Seriously, what a collection of undignified human garbage (except Kid Rock, who, again, sucks, but seems like Cicero compared to Sarah Palin and Ted Nugent). This is what Trump is doing to the White House, above and beyond his terrible policies and reckless idiocy. This is what happens when we elect a reality show ding-dong who is shunned by anyone with a hint of class or taste or grace. You get these dipshit numbnuts hee-hawing around the White House and mocking someone with more intelligence and decency in one finger than they have put together (and I include the POTUS in that equation).
And what did Nugent, who called Obama a “subhuman mongrel” and told Hillary Clinton to suck on his shotgun have to say?
“We were there for four hours, man!” Mr. Nugent, a 68-year-old Detroit native, said in a telephone interview on Thursday, using a four-letter expletive to signal his amazement at Mr. Trump’s willingness to spend so much time with his three casually dressed visitors.

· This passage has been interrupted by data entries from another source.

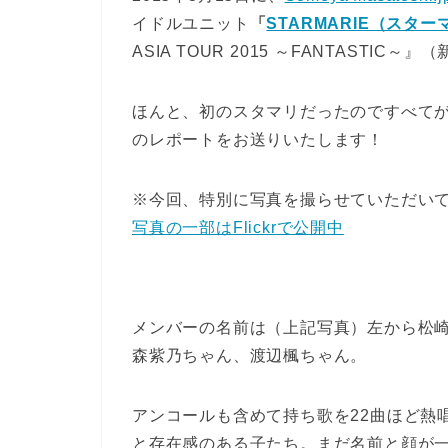
イドルユニット
「
STARMARIE（スタ
ASIA TOUR 2015 ～FANTASTI
ほんと、初のスタマリだったのですべて
のレポートをお送りいたします！
※今回、特別に写真を撮らせていただい
写真の一部はFlickrで公開中
メンバーの名前は（上記写真）左から松
森紫乃ちゃん、渡辺楓ちゃん。
アンコールも含めて持ち歌を22曲ほど熱
と存在感のある子たち。まだ名前と顔が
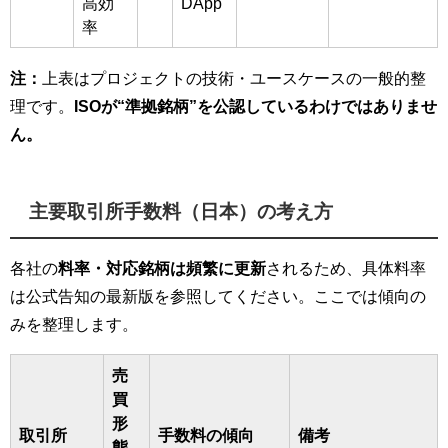
高効
DApp
率
注：
上表はプロジェクトの技術・ユースケースの一般的整
理です。
ISOが“準拠銘柄”を公認しているわけではありませ
ん。
主要取引所手数料（日本）の考え方
各社の
料率・対応銘柄は頻繁に更新
されるため、具体料率
は公式告知の最新版を参照してください。ここでは傾向の
みを整理します。
売
買
形
取引所
手数料の傾向
備考
態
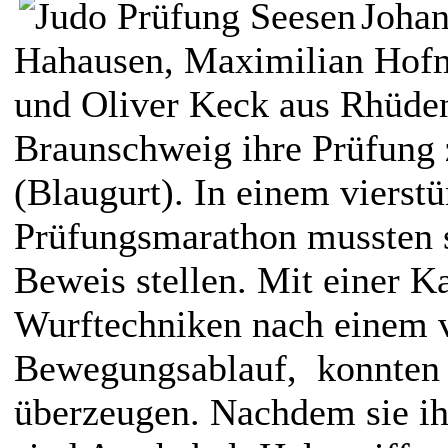
Johan
Hahausen, Maximilian Hof
und Oliver Keck aus Rhüden
Braunschweig ihre Prüfung
(Blaugurt). In einem vierst
Prüfungsmarathon mussten s
Beweis stellen. Mit einer Ka
Wurftechniken nach einem v
Bewegungsablauf,
konnten 
überzeugen. Nachdem sie ih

Why are you amazed? Trump lives for the flattery of minor celebrities. It’s way more fun than being President. We elected an idiot; he’s at his happiest when surrounded by idiots.

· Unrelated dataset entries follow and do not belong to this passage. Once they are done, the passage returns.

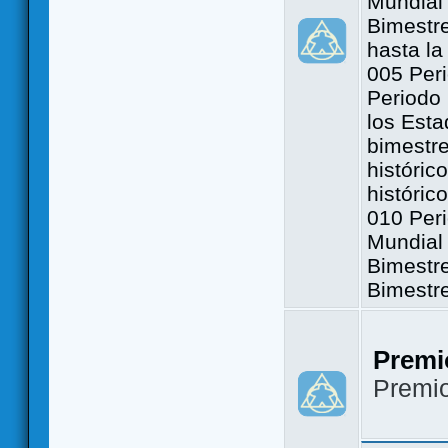
Mundial 
Bimestre
hasta la
005 Peri
Periodo 
los Est
bimestre
históric
históric
010 Peri
Mundial 
Bimestr
Bimestr
Premi
Premi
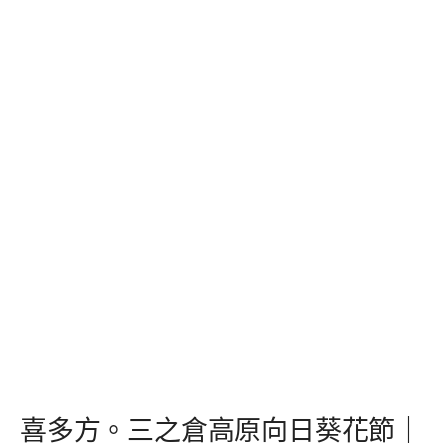
喜多方。三之倉高原向日葵花節｜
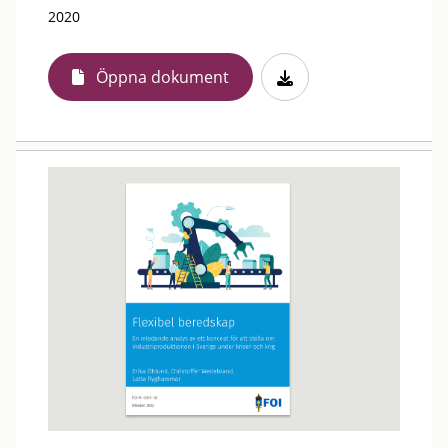
2020
Öppna dokument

During dinner, which ended with flaming baked alaska in honor of Ms. Palin — who stepped away from her job as governor of that state in 2009, after serving as Senator John McCain’s running mate the year before — the president and his guests engaged in a wide-ranging conversation that Mr. Nugent said included the following topics: “health, fitness, food, rock ’n’ roll, Chuck Berry and Bo Diddley, secure borders, the history of the United States, guns, bullets, bows and arrows, North Korea, Russia” and a half-dozen other issues.
Yeah, I’m sure it was the Algonquin Roundtable. The history of the United States? It was good until 2008 and now it is great again. Remember when we used to win? Liberals lost Vietnam! Who needs more bow and arrows? (To be fair, I’m sure that the guests could talk about guns and bullets and knives and bows and arrow-guns and knife-bullets with the eloquence of Seneca).

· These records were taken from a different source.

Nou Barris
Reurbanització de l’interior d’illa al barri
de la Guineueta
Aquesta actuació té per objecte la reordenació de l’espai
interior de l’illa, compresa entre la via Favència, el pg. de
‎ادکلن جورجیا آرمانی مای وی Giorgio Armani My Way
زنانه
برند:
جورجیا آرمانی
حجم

And fuck you for talking about Chuck Berry and Bo Diddley, unless it was to apologize for crimes against the music they invented. “Cat Scratch Fever” sucks.
“President Trump’s invitation for dinner included bringing a couple of friends,” Ms. Palin wrote on her web page, which displayed behind-the-scenes snapshots with a grinning Mr. Trump.
“Asked why I invited Kid Rock and Ted Nugent, I joked, ‘Because Jesus was booked,’” she wrote.
I bet this idiot actually believe that this is as close as you can come on the earthly plane. If someone asked her 10 years ago who her dream dinner guests throughout all of history would be, she probably said Nugent, Kid Rock, and Trump. This was her goddamn dream come true.
And finally, the picture.
The encounter included a tour of the executive residence, a grip-and-grin session with Mr. Trump in the Oval Office and an impromptu snapshot — featuring a sneering Ms. Palin — in front of Mrs. Clinton’s official portrait as the three guests and their families left through the East Wing.
Mr. Nugent said one member of the group — he wouldn’t say who — asked the three to extend their middle fingers beneath the portrait. “I politely declined,” he said. “Let the juxtaposition speak for itself.”